— RAW DATA —

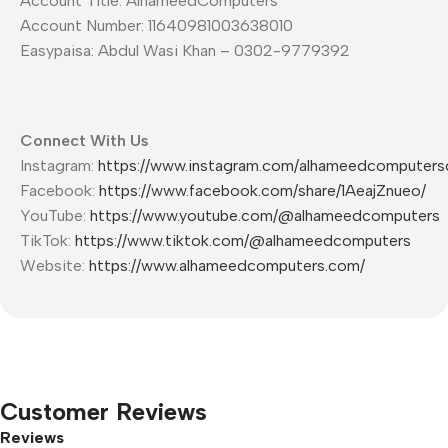
Account Title: AlhameedComputers
Account Number: 11640981003638010
Easypaisa: Abdul Wasi Khan – 0302-9779392
Connect With Us
Instagram:
https://www.instagram.com/alhameedcomputers
Facebook:
https://www.facebook.com/share/1AeajZnueo/
YouTube:
https://www.youtube.com/@alhameedcomputers
TikTok:
https://www.tiktok.com/@alhameedcomputers
Website:
https://www.alhameedcomputers.com/
Customer Reviews
Reviews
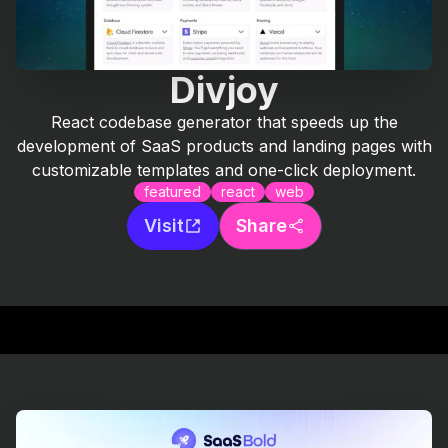
Divjoy
React codebase generator that speeds up the
development of SaaS products and landing pages with
customizable templates and one-click deployment.
featured
react
web
Visit
Share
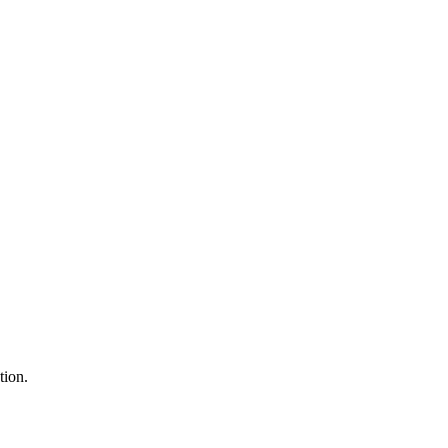
tion.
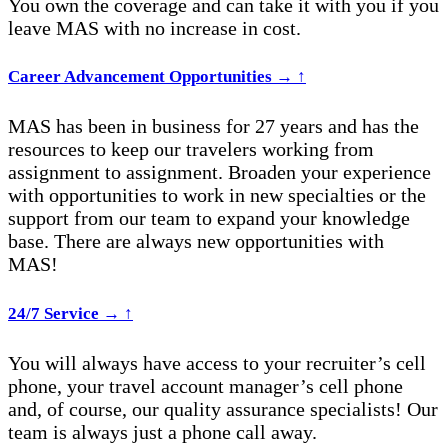
You own the coverage and can take it with you if you
leave MAS with no increase in cost.
Career Advancement Opportunities
→
↑
MAS has been in business for 27 years and has the
resources to keep our travelers working from
assignment to assignment. Broaden your experience
with opportunities to work in new specialties or the
support from our team to expand your knowledge
base. There are always new opportunities with
MAS
!
24/7 Service
→
↑
You will always have access to your recruiter’s cell
phone, your travel account manager’s cell phone
and, of course, our quality assurance specialists! Our
team is always just a phone call away.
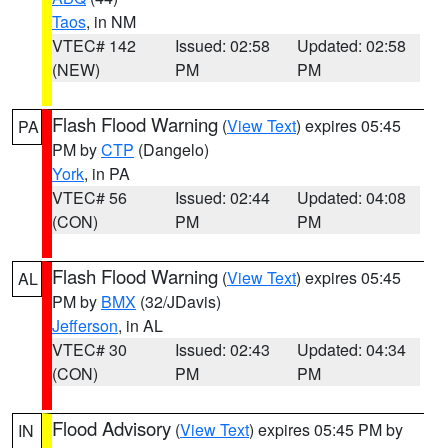
Taos
, in NM
VTEC# 142
Issued: 02:58
Updated: 02:58
(NEW)
PM
PM
Flash Flood Warning
(
View Text
) expires 05:45
PA
PM by
CTP
(Dangelo)
York
, in PA
VTEC# 56
Issued: 02:44
Updated: 04:08
(CON)
PM
PM
Flash Flood Warning
(
View Text
) expires 05:45
AL
PM by
BMX
(32/JDavis)
Jefferson
, in AL
VTEC# 30
Issued: 02:43
Updated: 04:34
(CON)
PM
PM
Flood Advisory
(
View Text
) expires 05:45 PM by
IN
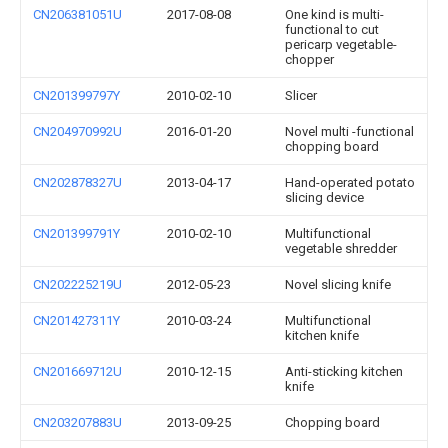
CN206381051U
2017-08-08
One kind is multi-
functional to cut
pericarp vegetable-
chopper
CN201399797Y
2010-02-10
Slicer
CN204970992U
2016-01-20
Novel multi -functional
chopping board
CN202878327U
2013-04-17
Hand-operated potato
slicing device
CN201399791Y
2010-02-10
Multifunctional
vegetable shredder
CN202225219U
2012-05-23
Novel slicing knife
CN201427311Y
2010-03-24
Multifunctional
kitchen knife
CN201669712U
2010-12-15
Anti-sticking kitchen
knife
CN203207883U
2013-09-25
Chopping board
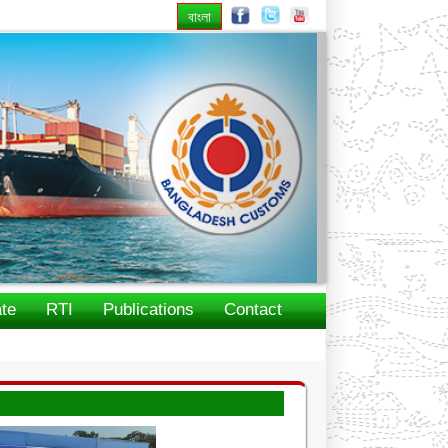
বাংলা
Next
te
RTI
Publications
Contact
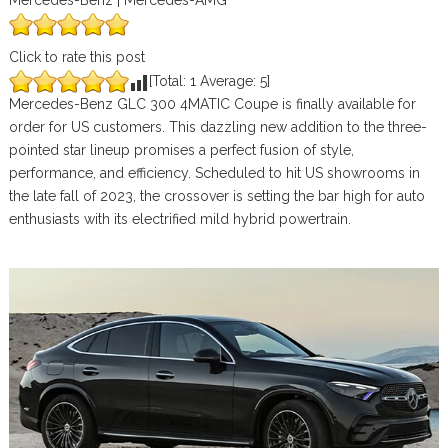
Mercedes-Benz | Mercedes-AMG
Click to rate this post
[Total:
1
Average:
5
]
Mercedes-Benz GLC 300 4MATIC Coupe is finally available for
order for US customers. This dazzling new addition to the three-
pointed star lineup promises a perfect fusion of style,
performance, and efficiency. Scheduled to hit US showrooms in
the late fall of 2023, the crossover is setting the bar high for auto
enthusiasts with its electrified mild hybrid powertrain.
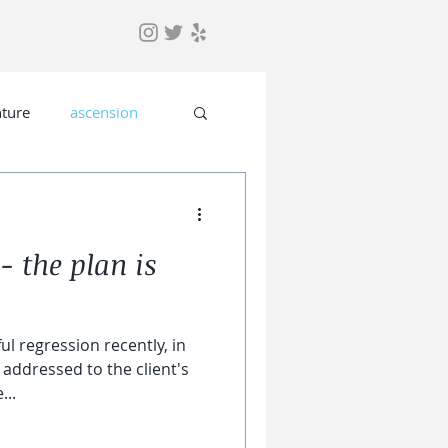
ture
ascension
- the plan is
ul regression recently, in
addressed to the client's
...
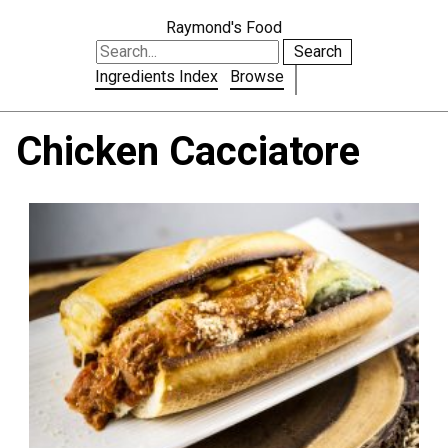
Raymond's Food
Search
Ingredients Index
Browse
Chicken Cacciatore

— EXERCISE REQUIREMENTS —
Return all the records above exactly, pictures omitted.

— WRITTEN SOLUTION —
Account Title: AlhameedComputers
Account Number: 11640981003638010
Easypaisa: Abdul Wasi Khan – 0302-9779392
Connect With Us
Instagram:
https://www.instagram.com/alhameedcomputers
Facebook:
https://www.facebook.com/share/1AeajZnueo/
YouTube:
https://www.youtube.com/@alhameedcomputers
TikTok:
https://www.tiktok.com/@alhameedcomputers
Website:
https://www.alhameedcomputers.com/
Customer Reviews
Reviews
Divjoy
React codebase generator that speeds up the
development of SaaS products and landing pages with
customizable templates and one-click deployment.
featured
react
web
Visit
Share
tion.
You own the coverage and can take it with you if you
leave MAS with no increase in cost.
Career Advancement Opportunities
→
↑
MAS has been in business for 27 years and has the
resources to keep our travelers working from
assignment to assignment. Broaden your experience
with opportunities to work in new specialties or the
support from our team to expand your knowledge
base. There are always new opportunities with
MAS
!
24/7 Service
→
↑
You will always have access to your recruiter’s cell
phone, your travel account manager’s cell phone
and, of course, our quality assurance specialists! Our
team is always just a phone call away.
Taos
, in NM
VTEC# 142
Issued: 02:58
Updated: 02:58
(NEW)
PM
PM
Flash Flood Warning
(
View Text
) expires 05:45
PA
PM by
CTP
(Dangelo)
York
, in PA
VTEC# 56
Issued: 02:44
Updated: 04:08
(CON)
PM
PM
Flash Flood Warning
(
View Text
) expires 05:45
AL
PM by
BMX
(32/JDavis)
Jefferson
, in AL
VTEC# 30
Issued: 02:43
Updated: 04:34
(CON)
PM
PM
Flood Advisory
(
View Text
) expires 05:45 PM by
IN
CN206381051U
2017-08-08
One kind is multi-
functional to cut
pericarp vegetable-
chopper
CN201399797Y
2010-02-10
Slicer
CN204970992U
2016-01-20
Novel multi -functional
chopping board
CN202878327U
2013-04-17
Hand-operated potato
slicing device
CN201399791Y
2010-02-10
Multifunctional
vegetable shredder
CN202225219U
2012-05-23
Novel slicing knife
CN201427311Y
2010-03-24
Multifunctional
kitchen knife
CN201669712U
2010-12-15
Anti-sticking kitchen
knife
CN203207883U
2013-09-25
Chopping board
বাংলা
Next
te
RTI
Publications
Contact
Mercedes-Benz | Mercedes-AMG
Click to rate this post
[Total:
1
Average:
5
]
Mercedes-Benz GLC 300 4MATIC Coupe is finally available for
order for US customers. This dazzling new addition to the three-
pointed star lineup promises a perfect fusion of style,
performance, and efficiency. Scheduled to hit US showrooms in
the late fall of 2023, the crossover is setting the bar high for auto
enthusiasts with its electrified mild hybrid powertrain.
ture
ascension
- the plan is
ul regression recently, in
addressed to the client's
...
Raymond's Food
Search
Ingredients Index
Browse
Chicken Cacciatore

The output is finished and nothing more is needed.